Lyndel Meikle, ed. Very Close to Trouble: The Johnny Grant Memoir. Pullman: Washington State University Press, 1996. xii + 223 pp. $17.95 (paper), ISBN 978-0-87422-139-8; $35.00 (cloth), ISBN 978-0-87422-140-4.
Reviewed by Will Bagley (The Prairie Dog Press, Salt Lake City)
Published on H-West (February, 1999)
At age 76, frontiersman John Francis Grant dictated a memoir to the last of his many wives, Clothild Bruneau. Born at a Hudson's Bay Company post in Edmonton in 1831, Grant lost his mother at eighteen months and was raised by relatives in Quebec until at age sixteen he joined his father, HBC Chief Trader Richard Grant, at Fort Hall in the Snake Country, near today's Pocatello. For twenty years Grant participated in the transformation of the American West, until he left Montana Territory to raise his children in the more-settled Red River country of Manitoba. Clothild did her best "to relate the incidents of my husband's life...in plain language, but it will be the truth." To his wife, the memoir shared a common purpose with many similar western narratives: it was "a warning against the indiscretions of youth, which you will see in this book have been the cause of many failures (p. 3)." Grant himself admitted his old friends might be "surprised to find little about the escapades and errors of my younger days...for I do not intend to reveal all of my private life here" (p. 4), but what he created is a wonderfully human narrative and a straightforward portrait of the West as he saw it. In Grant's memoir, as in other great narratives such as Osborne Russell's Journal of a Trapper, Don Maguire's Gila Monsters and Red-Eyed Rattlesnakes, and Dame Shirley Clappe's Letters from the California Mines, the West finds its voice.

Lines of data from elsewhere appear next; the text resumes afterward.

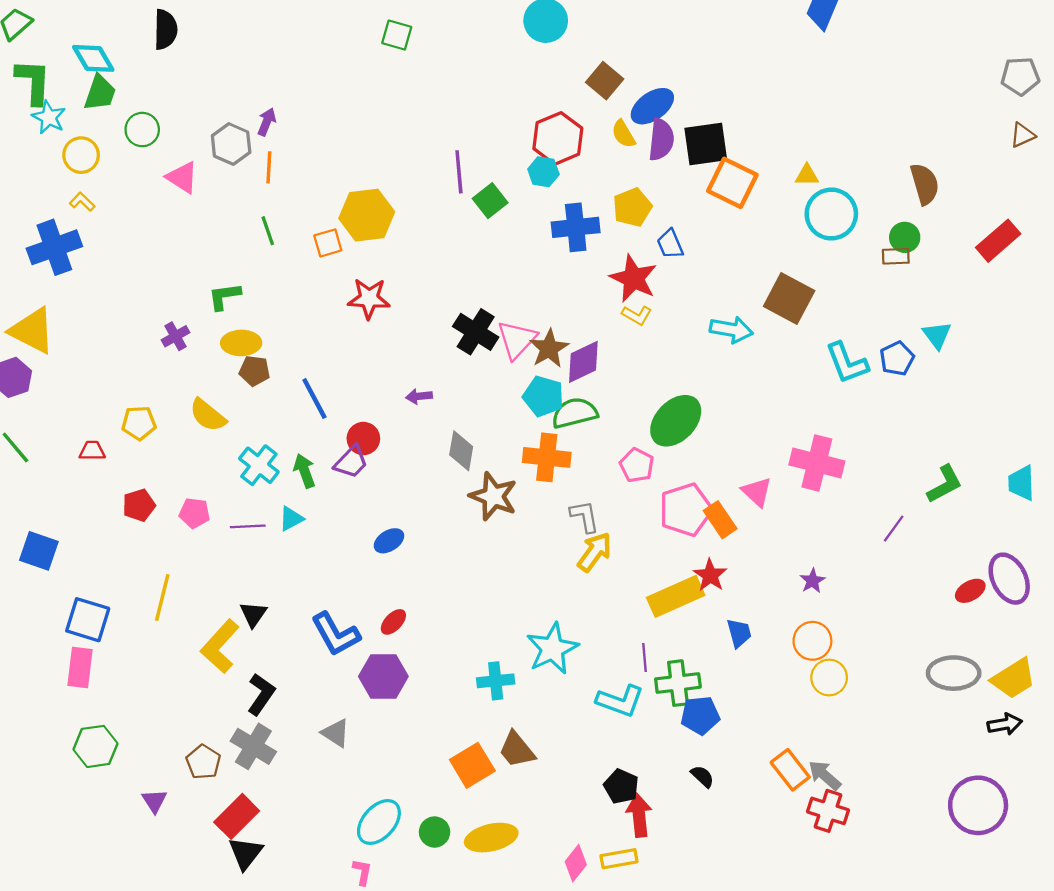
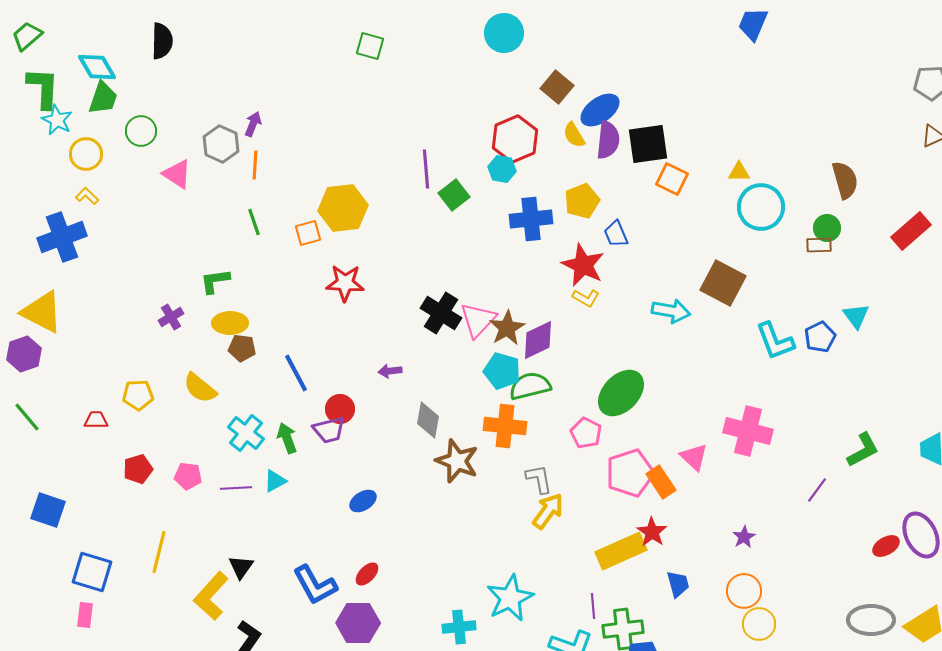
orange square: (732, 183) -> (672, 179), size x0.7
purple trapezoid: (351, 462) -> (329, 430), turned 32
pink rectangle: (80, 667) -> (85, 615), size x0.7

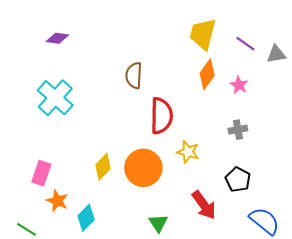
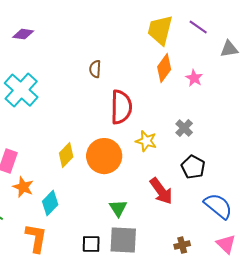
purple line: (245, 44) -> (198, 27), moved
brown semicircle: (134, 75) -> (95, 69), size x0.7
gray cross: (238, 130) -> (184, 128), moved, turned -36

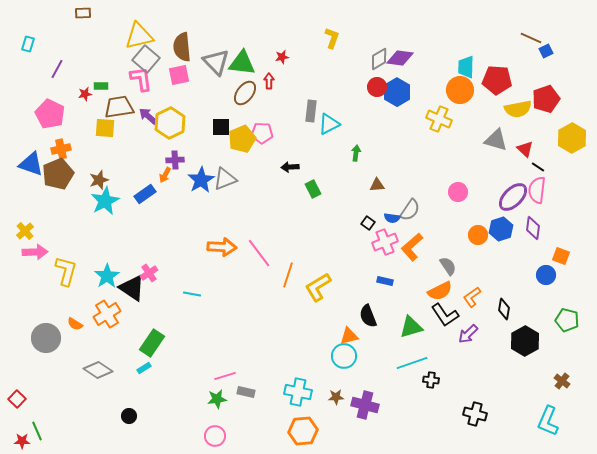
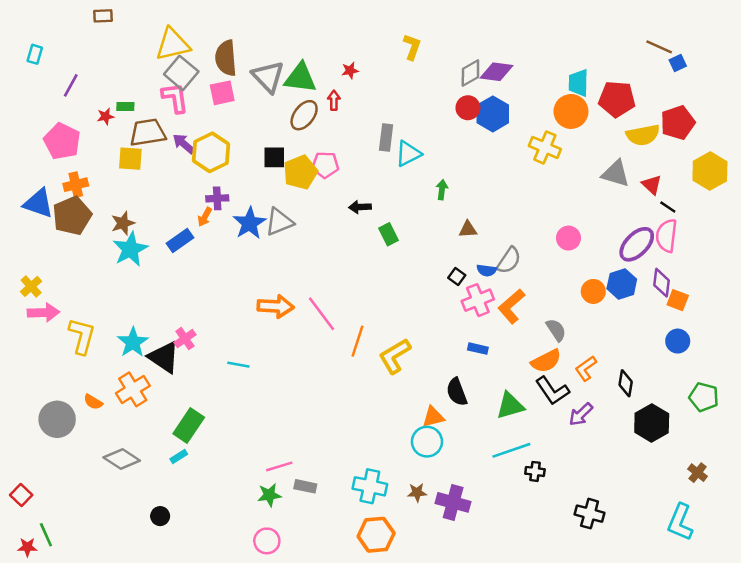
orange square: (561, 256) -> (678, 300), moved

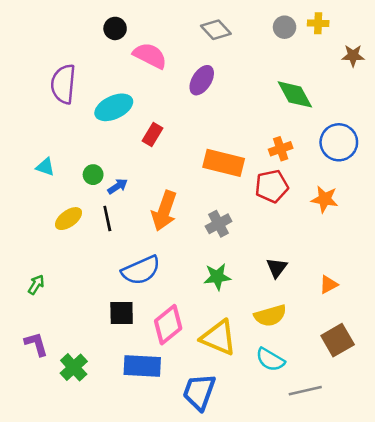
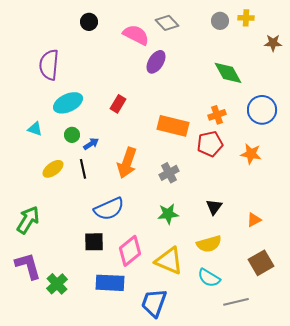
pink semicircle: (150, 56) -> (136, 35), moved
cyan ellipse: (114, 107) -> (68, 103), moved
green arrow: (36, 285) -> (28, 220), size x1.8
purple L-shape: (36, 344) -> (28, 266), size x1.4

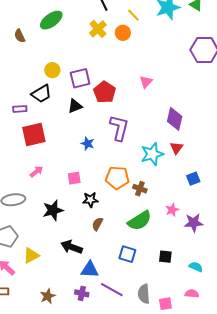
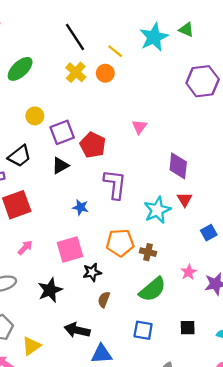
yellow circle: (52, 70) -> (35, 116), moved
pink square: (74, 178) -> (70, 249), size x1.6

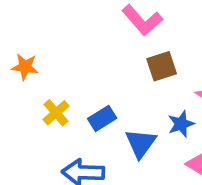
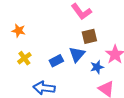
yellow cross: (56, 113) -> (24, 58), moved
blue triangle: (141, 143) -> (77, 54), moved

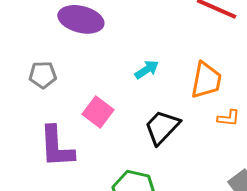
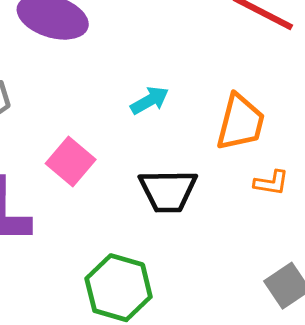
black trapezoid: (162, 127) -> (168, 191), turned -138

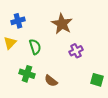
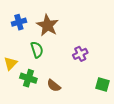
brown star: (62, 24) -> (47, 25), moved
yellow triangle: (10, 43) -> (11, 63), moved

The portions of Grant's narrative published here cover the twenty years from his arrival at Fort Hall in 1847 to his return to Canada in 1867. Grant visited Great Salt Lake City in 1847, Fort Vancouver in 1849, and, after an argument with his father, struck out on his own, "feeling as though I had nothing to hope for on earth (p. 26)." He took up the free trapper's life, married the first of several Indian wives, and began trading with Indians in the winter and overland emigrants in the summer at Soda Springs. "I once thought I would always live with the Indians. I would not have exchanged my leather lodge for the finest residence in any city (p. 32)."
Grant served as a guide for military expeditions and Frederick West Lander's trail survey, provided supplies (reluctantly) to A. S. Johnston's Army of Utah, and built one of the first log houses in Montana at today's Garrison. He provided horses for Montana's vigilantes, "who undertook to rid the country of bad men, and they certainly did so"-- much more effectively than punitive government expeditions sent out "to kill and arrest old men and old squaws (p. 110)." Grant thought outlaw Sheriff Henry Plummer "was at heart a miserable coward (p. 103)." His fresh perspective on the Mormons (including his appreciative comments on "Mormon girls" and his sad experiences in the gambling dens of Salt Lake) recalled Brigham Young as "a very pleasant man to talk to, a stout man, light haired, fair of skin and freckled and rather plain looking." When asked to join the Saints, Grant recalled, "I did not object to the wives, but I objected to giving the tenth of my horses to the church (p. 7)."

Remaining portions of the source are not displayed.